Bis zum Ende des Ersten Weltkrieges waren das Ausmaß der Selzstellung, die damit verbundenen Baumaßnahmen und die hierfür aufgewandten Geldmittel gewaltig:
- Die Selzstellung bestand bis 1914 aus 17 Anlagen und wurde bis zum Ende des Krieges um weiter 318 Festungsanlagen ausgebaut. In Ebersheim befanden sich insgesamt 8 Festungsbauwerke.
- Alleine für den Bau des Fort Muhl auf der Grenze Ebersheim/Zornheim fielen Kosten in Höhe von 857.336 Mark an. Dies entspricht ungefähr den Kosten für die Christuskirche in Mainz.

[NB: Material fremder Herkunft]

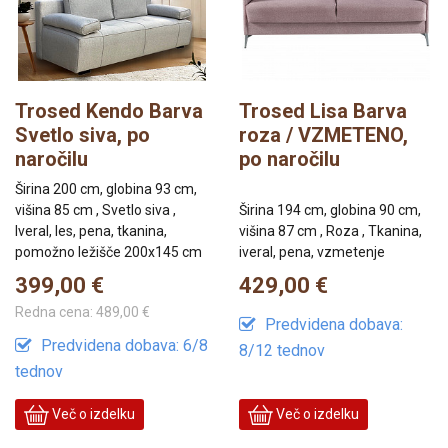
Trosed Kendo Barva
Trosed Lisa Barva
Svetlo siva, po
roza / VZMETENO,
naročilu
po naročilu
Širina 200 cm, globina 93 cm,
višina 85 cm , Svetlo siva ,
Širina 194 cm, globina 90 cm,
Iveral, les, pena, tkanina,
višina 87 cm , Roza , Tkanina,
pomožno ležišče 200x145 cm
iveral, pena, vzmetenje
399,00 €
429,00 €
Redna cena:
489,00 €
Predvidena dobava:
Predvidena dobava: 6/8
8/12 tednov
tednov
Več o izdelku
Več o izdelku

- Die Gesamtstraßenlänge der Selzstellung betrug 23,6 km, die Breite des festen Straßenkörpers ca. 3,50 m.
- Das Festungsbahnnetz war ca. 46 km lang und in drei Linien unterteilt.

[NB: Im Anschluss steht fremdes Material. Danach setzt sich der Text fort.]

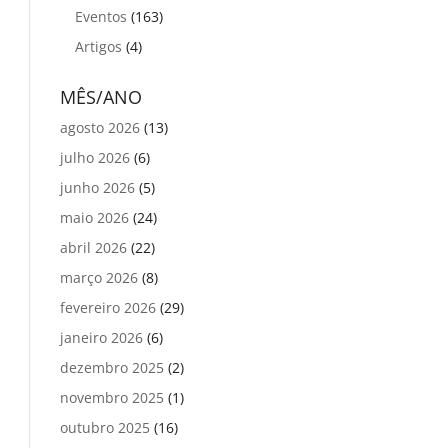
Eventos
(163)
Artigos
(4)
MÊS/ANO
agosto 2026
(13)
julho 2026
(6)
junho 2026
(5)
maio 2026
(24)
abril 2026
(22)
março 2026
(8)
fevereiro 2026
(29)
janeiro 2026
(6)
dezembro 2025
(2)
novembro 2025
(1)
outubro 2025
(16)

- Alle Festungsbauten wurden an eine neu errichtete militärische Wasserleitung angeschlossen und mit Strom versorgt. Viele Ortschaften in Rheinhessen erhielten so schon früh einen Anschluss an das Stromnetz.
- Ein Telegraphennetz wurde aufgebaut, das dem Kommando der Selzstellung und artilleristischen Zwecken diente. Das Hauptquartier für alle Festungsanlagen befand sich in Marienborn.
Die Selzstellung in Rheinhessen war ein neuer, ganz moderner Typ. Sie war nicht mehr alleine ein Fort, sondern eine Befestigungsgruppe, die aus unabhängigen Bauten bestand. Diese "aufgelöste" bzw. "zerstreute" Befestigungsgruppe war dem Gelände angepasst, nach Westen gegen Frankreich ausgerichtet und sollte im Kriegsfall lang anhaltenden Widerstand auf beherrschbarem Höhengelände leisten können. Das Fort Muhl und die Bauten aus Beton mit Stahlarmierungen, die Anwendung neuer Technologien wie Strom und Lüftung machten die Selzstellung zu einer absolut innovativen Festungsanlage. Sie war sicher einer der modernsten und größten Befestigungsgruppen, die damals in Deutschland gebaut wurden.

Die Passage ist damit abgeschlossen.